“Get up off your butt and stop sleeping! I’m tired of doing nothing.” In such dulcet tones did I receive the proclamation of She Who Must Be Obeyed*. (*from Rumpole of the Bailey by John Mortimer.)
I, in turn, responded in my most Rumpolean manner by stating: “Huh? What? But, my dear, I am not ‘doing nothing.’ I am, in fact, emulating the habits of my good friend the Koala Bear.” Koala Bears sleep, on average, 22 hours a day and spend the remaining time eating Eucalyptus leaves. I create something similar by putting Eucalyptus leaves in my drinks.
“Emulating Koala Bears. Nonsense. We are going to do something by visiting the National Parks.”
“Oh wonderful.

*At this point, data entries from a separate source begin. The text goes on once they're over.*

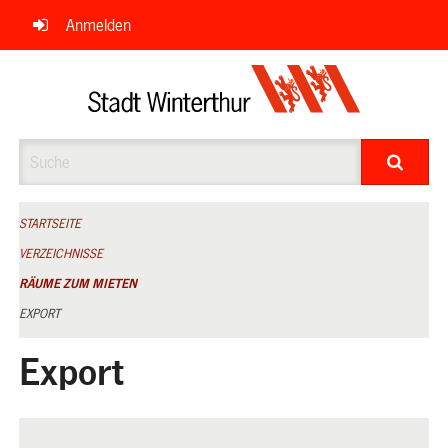
Navigation
Anmelden
überspringen
Suche
STARTSEITE
VERZEICHNISSE
RÄUME ZUM MIETEN
EXPORT
Export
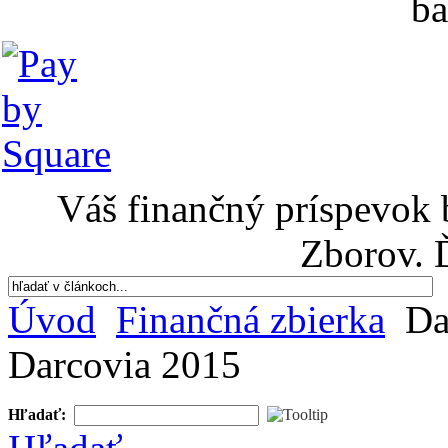
ba
Váš finančný príspevok 
Zborov. 
Úvod
Finančná zbierka
Da
Darcovia 2015
Hľadať:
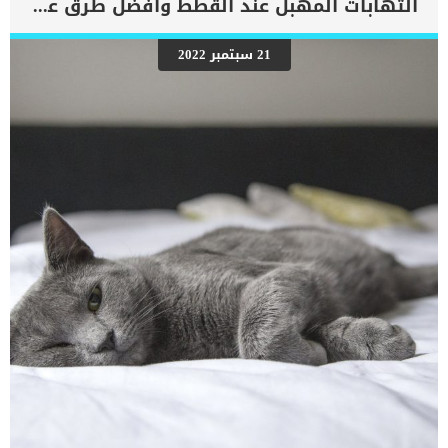
التهابات المهبل عند القطط وافضل طرق علاجها
زيارة الطبيب البيطري الإطمئنان على صحة قطتك يؤدي إلى إطالة عمرها،
هل تعلم أن متوسط عمر القطط التي تعيش في الشارع هو 5 سنوات
فقط بسبب تعرضها لمختلف الظروف القاسية التي تؤدي إلى تقصير
21 سبتمبر 2022
عمرها ؟ يتجه الكثيرين إلى سؤال غير المتخصصين عندما تمرض قططتهم،
سواء عن طريق مواقع التواصل الإجتماعي أو سؤال المربيين الآخرين أو
البائعين في محلات الحيوانات الأليفة والذي لا يمتلكون الخبرة الكافية
لتشخيص وعلاج الأمراض. القطط تستطيع إخفاء مرضها لفترات طويلة،
لذلك عندما […]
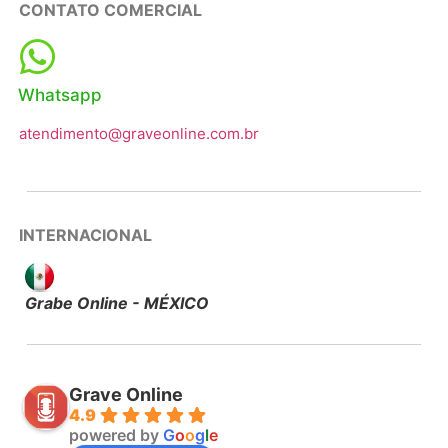
CONTATO COMERCIAL
Whatsapp
atendimento@graveonline.com.br
INTERNACIONAL
Grabe Online - MÉXICO
Grave Online
4.9
powered by
G
o
o
g
l
e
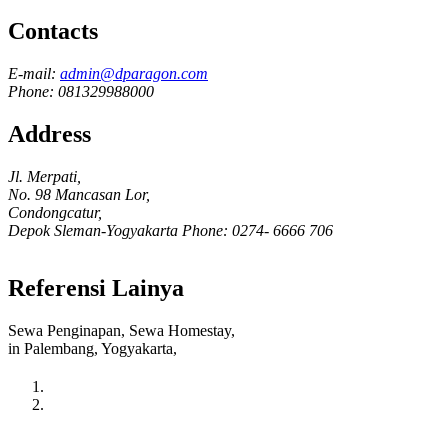
Contacts
E-mail:
admin@dparagon.com
Phone: 081329988000
Address
Jl. Merpati,
No. 98 Mancasan Lor,
Condongcatur,
Depok Sleman-Yogyakarta Phone: 0274- 6666 706
Referensi Lainya
Sewa Penginapan, Sewa Homestay,
in Palembang, Yogyakarta,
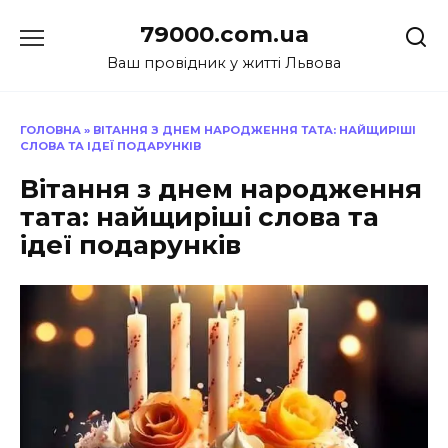
Перейти
79000.com.ua
до
вмісту
Ваш провідник у житті Львова
ГОЛОВНА
»
ВІТАННЯ З ДНЕМ НАРОДЖЕННЯ ТАТА: НАЙЩИРІШІ
СЛОВА ТА ІДЕЇ ПОДАРУНКІВ
Вітання з днем народження
тата: найщиріші слова та
ідеї подарунків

Uh, wait… by National Parks, you mean outdoors and hikes and uh, more hikes.”
“Yes, exactly. Now get up because we are on our way.”

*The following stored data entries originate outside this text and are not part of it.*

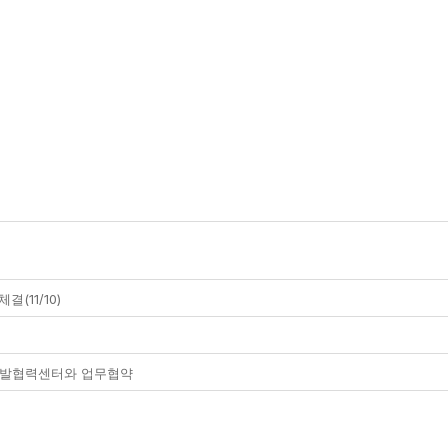
(11/10)
제개발협력센터와 업무협약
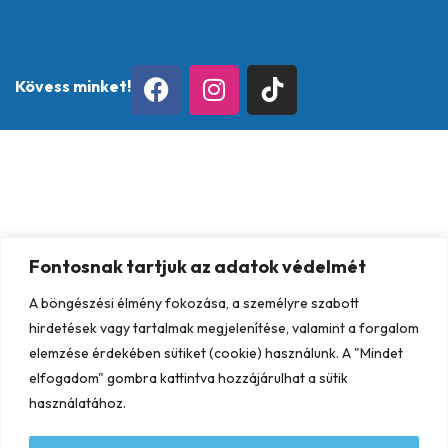
Kövess minket!
Fontosnak tartjuk az adatok védelmét
A böngészési élmény fokozása, a személyre szabott
hirdetések vagy tartalmak megjelenítése, valamint a forgalom
elemzése érdekében sütiket (cookie) használunk. A "Mindet
elfogadom" gombra kattintva hozzájárulhat a sütik
használatához.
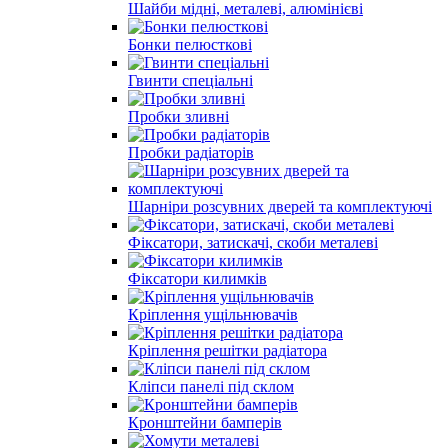
Шайби мідні, металеві, алюмінієві
Бонки пелюсткові
Гвинти спеціальні
Пробки зливні
Пробки радіаторів
Шарніри розсувних дверей та комплектуючі
Фіксатори, затискачі, скоби металеві
Фіксатори килимків
Кріплення ущільнювачів
Кріплення решітки радіатора
Кліпси панелі під склом
Кронштейни бамперів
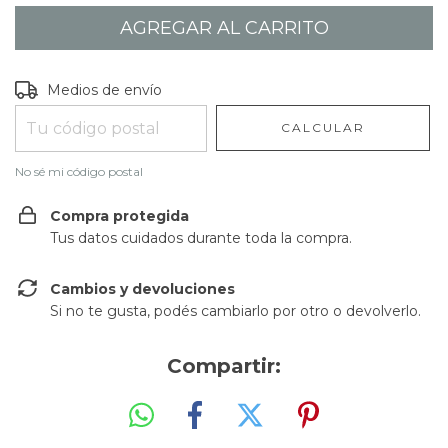
Entregas para el CP:
CAMBIAR CP
Medios de envío
CALCULAR
No sé mi código postal
Compra protegida
Tus datos cuidados durante toda la compra.
Cambios y devoluciones
Si no te gusta, podés cambiarlo por otro o devolverlo.
Compartir:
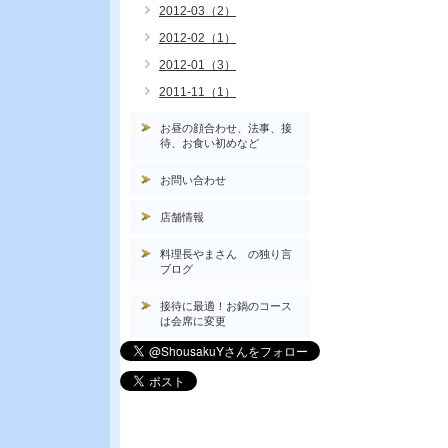
2012-03（2）
2012-02（1）
2012-01（3）
2011-11（1）
お昼の顔合わせ、法事、接
待、お食い初めなど
お問い合わせ
店舗情報
料理長やまさん の独り言
ブログ
接待に最適！お鍋のコース
は会席に変更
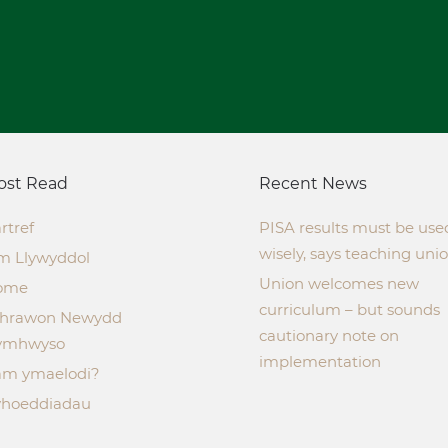
ost Read
Recent News
rtref
PISA results must be use
wisely, says teaching uni
m Llywyddol
Union welcomes new
ome
curriculum – but sounds
thrawon Newydd
cautionary note on
ymhwyso
implementation
m ymaelodi?
hoeddiadau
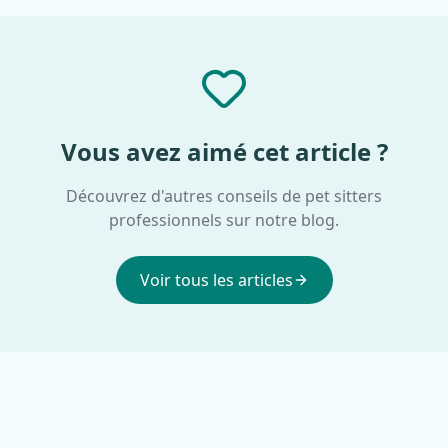
Vous avez aimé cet article ?
Découvrez d'autres conseils de pet sitters
professionnels sur notre blog.
Voir tous les articles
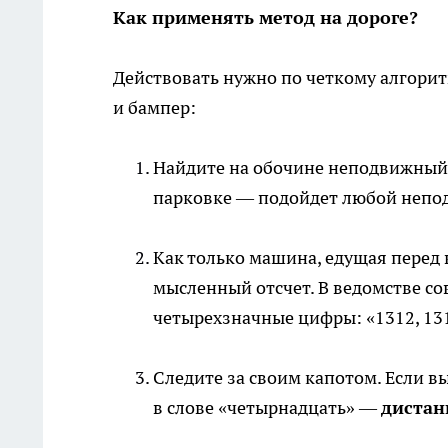
Как применять метод на дороге?
Действовать нужно по четкому алгорит
и бампер:
Найдите на обочине неподвижный о
парковке — подойдет любой непо
Как только машина, едущая перед 
мысленный отсчет. В ведомстве со
четырехзначные цифры: «1312, 131
Следите за своим капотом. Если в
в слове «четырнадцать» —
дистан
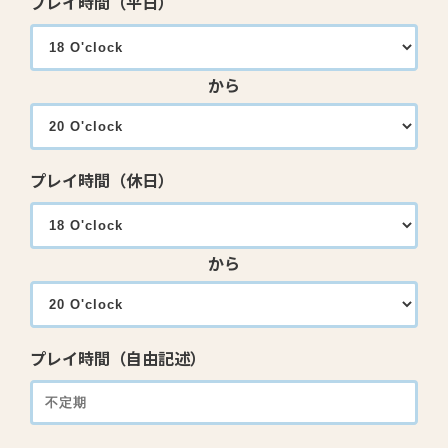
プレイ時間（平日）
から
プレイ時間（休日）
から
プレイ時間（自由記述）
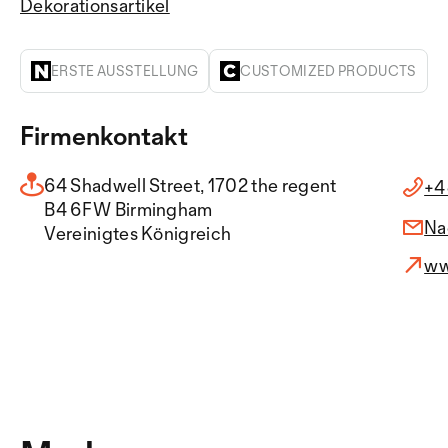
Dekorationsartikel
ERSTE AUSSTELLUNG
CUSTOMIZED PRODUCTS
Firmenkontakt
64 Shadwell Street, 1702 the regent
+4
B4 6FW Birmingham
Na
Vereinigtes Königreich
ww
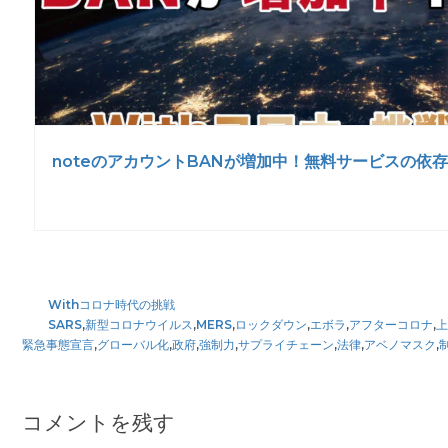
noteのアカウントBANが増加中！無料サービスの依
Withコロナ時代の挑戦
SARS
,
新型コロナウイルス
,
MERS
,
ロックダウン
,
エボラ
,
アフターコロナ
,
緊急事態宣言
,
グローバル化
,
政府
,
強制力
,
サプライチェーン
,
法律
,
アベノマスク
,
Reader
Interactions
コメントを残す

Thus began our trip to some of the more storied National Parks of the western United States – Grand Canyon, Bryce, Zion, and the Petrified Forest. Despite the exacting toll on my feet and the interruption of my Koala Bear studies, it was a very pleasant trip and allowed me to observe some unnatural wonders among the wonders of our National Parks.
The first is the use of the walking stick. It seems that nowadays no visit to a National Park is complete without the use of one. My own unscientific observations have concluded that there are only three categories of people who use walking sticks:
1. Dudes who look cool with walking sticks.

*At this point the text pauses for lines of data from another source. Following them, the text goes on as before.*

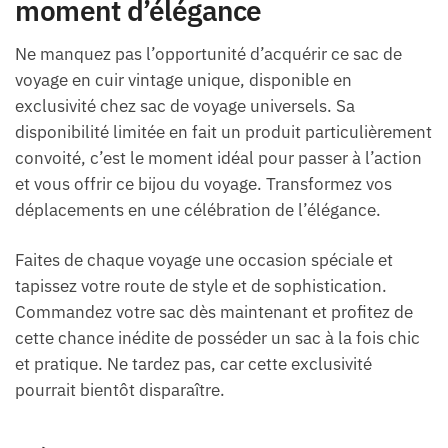
moment d’élégance
Ne manquez pas l’opportunité d’acquérir ce sac de
voyage en cuir vintage unique, disponible en
exclusivité chez sac de voyage universels. Sa
disponibilité limitée en fait un produit particulièrement
convoité, c’est le moment idéal pour passer à l’action
et vous offrir ce bijou du voyage. Transformez vos
déplacements en une célébration de l’élégance.
Faites de chaque voyage une occasion spéciale et
tapissez votre route de style et de sophistication.
Commandez votre sac dès maintenant et profitez de
cette chance inédite de posséder un sac à la fois chic
et pratique. Ne tardez pas, car cette exclusivité
pourrait bientôt disparaître.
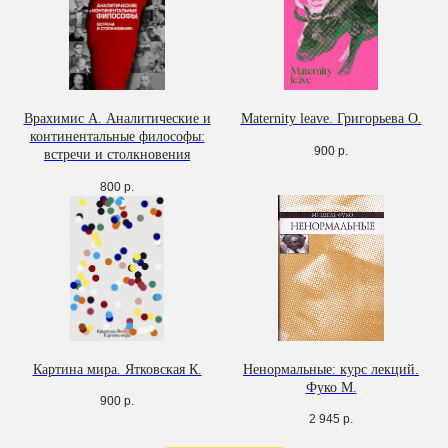
Врахимис А. Аналитические и
Maternity leave. Григорьева О.
континентальные философы:
900
р.
встречи и столкновения
800
р.
Картина мира. Ятковская К.
Ненормальные: курс лекций.
Фуко М.
900
р.
2 945
р.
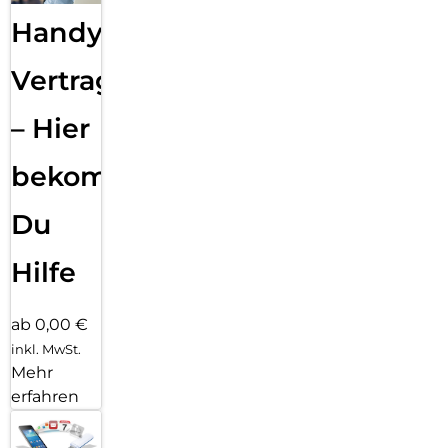
Handy
Vertragsabwicklung
– Hier
bekommst
Du
Hilfe
ab 0,00 €
inkl. MwSt.
Mehr
erfahren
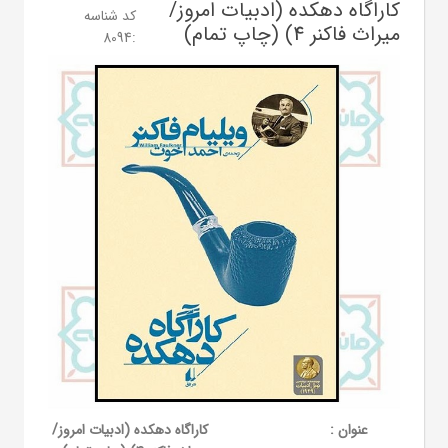
کاراگاه دهکده (ادبیات امروز/
کد شناسه
میراث فاکنر 4) (چاپ تمام)
8094
:
عنوان :
کاراگاه دهکده (ادبیات امروز/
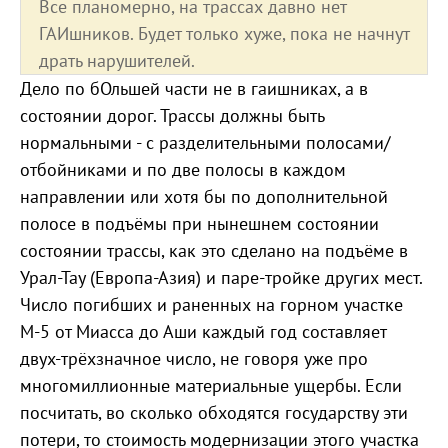
Все планомерно, на трассах давно нет
ГАИшников. Будет только хуже, пока не начнут
драть нарушителей.
Дело по бОльшей части не в гаишниках, а в
состоянии дорог. Трассы должны быть
нормальными - с разделительными полосами/
отбойниками и по две полосы в каждом
направлении или хотя бы по дополнительной
полосе в подъёмы при нынешнем состоянии
состоянии трассы, как это сделано на подъёме в
Урал-Тау (Европа-Азия) и паре-тройке других мест.
Число погибших и раненных на горном участке
М-5 от Миасса до Аши каждый год составляет
двух-трёхзначное число, не говоря уже про
многомиллионные материальные ущербы. Если
посчитать, во сколько обходятся государству эти
потери, то стоимость модернизации этого участка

2. People with disabilities or injuries who need the aid of a walking stick.
3. Everyone else.
Only categories 1 and 2 should use walking sticks. Unfortunately, category 3 predominates in National Parks. Actually, the device should be called a carrying stick because most users are carrying rather using their walking sticks. I think that the organizers of National Park tours highly recommend a walking stick as de rigueur for the upcoming visit and then just happen to have them available at highly inflated prices.
Those who actually use walking sticks use modern ones in tandem like ski poles and have determined that their use entitles them to the right of way on any park path. Failure to yield will result in being pushed aside or poked with the sharp ends of the stick. I have reserved a new ring in hell for category 3 users of walking sticks.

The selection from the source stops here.